Phylogenetic analysis of flatworm RIOKs

HMM profiles for RIOK-1, -2 and -3 were derived from the databases NCBI homologene (http://www.ncbi.nlm.nih.gov/homologene; accessed: 04/11/2014) and KEGG (http://www.genome.jp/kegg/pathway.html; accessed: 04/11/2014). Through HMM scan searches of publicly available draft genomes of flatworms, available via the Wellcome Trust Sanger Institute (http://www.ebi.ac.uk/ena/data/view/PRJEB2709; accessed: 04/11/2014), we identified additional RIOKs in 11 trematode and 8 cestode species. Searches were also conducted to establish the presence or absence of riok-1, riok-2 and riok-3 genes in/from the genomes or transcriptomes of 44 distinct species of cnidarians, poriferans, chordates, insects, crustaceans, molluscs, annelids and plathyhelmiths. Subsequently, phylogenetic analysis of 50 manually curated and aligned RIOK amino acid sequences representing flatworms was conducted using Bayesian inference, employing the program MrBayes 3.1.2 (http://mrbayes.csit.fsu.edu/index.php; accessed: 04/11/2014). Posterior probabilities (pp) were calculated using 2,000,000 generations and the last 25% of these generations were used for phylogenetic analysis, employing four simultaneous tree-building chains, saving every 100th tree. For each of the RIOK subfamilies found, a phylogenetic analysis of amino acid sequence data for the minimum kinase domain was conducted. RIOK sequences from Crassotrea gigas (a mollusc; GenBank Assembly ID: GCA_000297895) were used as outgroups; evolutionary distances were calculated using the toolkit BioPhylo53. Structural characteristics of individual genes were established (e.g., intron length, coding length, gene length, number of exons and genome size).

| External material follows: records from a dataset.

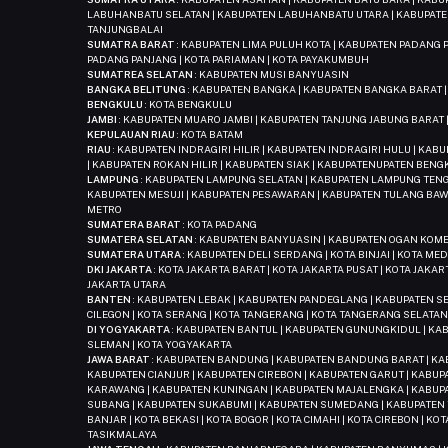
LABUHANBATU SELATAN | KABUPATEN LABUHANBATU UTARA | KABUPATE
TANJUNGBALAI
SUMATRA BARAT
: KABUPATEN LIMA PULUH KOTA | KABUPATEN PADANG P
PADANG PANJANG | KOTA PARIAMAN | KOTA PAYAKUMBUH
SUMATREA SELATAN
: KABUPATEN MUSI BANYUASIN
BANGKA BELITUNG
: KABUPATEN BANGKA | KABUPATEN BANGKA BARAT 
BENGKULU
: KOTA BENGKULU
JAMBI
: KABUPATEN MUARO JAMBI | KABUPATEN TANJUNG JABUNG BARAT |
KEPULAUAN RIAU
: KOTA BATAM
RIAU
: KABUPATEN INDRAGIRI HILIR | KABUPATEN INDRAGIRI HULU | KA
| KABUPATEN ROKAN HILIR | KABUPATEN SIAK | KABUPATENUPATEN BENG
LAMPUNG
: KABUPATEN LAMPUNG SELATAN | KABUPATEN LAMPUNG TENG
KABUPATEN MESUJI | KABUPATEN PESAWARAN | KABUPATEN TULANG BAW
METRO
SUMATERA BARAT
: KOTA PADANG
SUMATERA SELATAN
: KABUPATEN BANYUASIN | KABUPATEN OGAN KOMER
SUMATERA UTARA
: KABUPATEN DELI SERDANG | KOTA BINJAI | KOTA ME
DKI JAKARTA
: KOTA JAKARTA BARAT | KOTA JAKARTA PUSAT | KOTA JAKAR
JAKARTA UTARA
BANTEN
: KABUPATEN LEBAK | KABUPATEN PANDEGLANG | KABUPATEN S
CILEGON | KOTA SERANG | KOTA TANGERANG | KOTA TANGERANG SELATA
DI YOGYAKARTA
: KABUPATEN BANTUL | KABUPATEN GUNUNGKIDUL | KA
SLEMAN | KOTA YOGYAKARTA
JAWA BARAT
: KABUPATEN BANDUNG | KABUPATEN BANDUNG BARAT | KAB
KABUPATEN CIANJUR | KABUPATEN CIREBON | KABUPATEN GARUT | KABU
KARAWANG | KABUPATEN KUNINGAN | KABUPATEN MAJALENGKA | KABUP
SUBANG | KABUPATEN SUKABUMI | KABUPATEN SUMEDANG | KABUPATEN 
BANJAR | KOTA BEKASI | KOTA BOGOR | KOTA CIMAHI | KOTA CIREBON | KO
TASIKMALAYA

General linear modelling in R was used to detect any relationships between evolutionary distance and gene structural characteristics for each RIOK subfamily.

Structural analysis of flatworm and host RIOK-1 proteins

Structure-based amino acid sequence alignments were generated using the program SBAL54 and conserved and novel domains identified. The structure of Hsap-RIOK-1 was studied using the crystal structure deposited in the PDB (accession code 4otp)11. Three-dimensional models were built for truncated RIOK proteins from representative flatworms (RIOK-1 of Taenia solium and RIOK-1 and RIOK-2 of Schistosoma haematobium) and their host species (RIOK-2 of H. sapiens), using the threading and iterative template fragment assembly approach, implemented in I-TASSER55. Models with a positive C-score (i.e. confidence score for estimating the quality of the predicted model; ranging between -5 and 2) and the highest TM-score (TeMplate quality-score of the generated 3D model and a known RIOK crystal structure) were selected. For Tsol-RIOK-2 (Taenia solium), a homology model was generated using the program MODELLER56 employing the crystal structure of Aful-RIOK-2 (Archaeoglobus fulgidus; PDB accession code 1zar) as a template. Briefly, a secondary structure-based amino acid sequence alignment of Tsol-RIOK-2 and Aful-RIOK-2 was prepared using SBAL54 and used to guide comparative modelling calculations. Twenty independent models were calculated and that with the lowest energy was selected. All models were superimposed on the structure of Hsap-RIOK-1 and ADP docked into the five modelled structures by manual rigid-body docking using the program Coot57. An appraisal of the nucleotide binding site and possible protein-ligand interactions was undertaken by visual inspection of structures in Coot as well as distance analyses using in-house scripts (AH) from PCSB software58. Sequences of domains that displayed differences in the alignment between parasitic flatworms and human RIOK-1s were compared using MUSCLE-guided alignments59 and displayed using the program WebLogo60.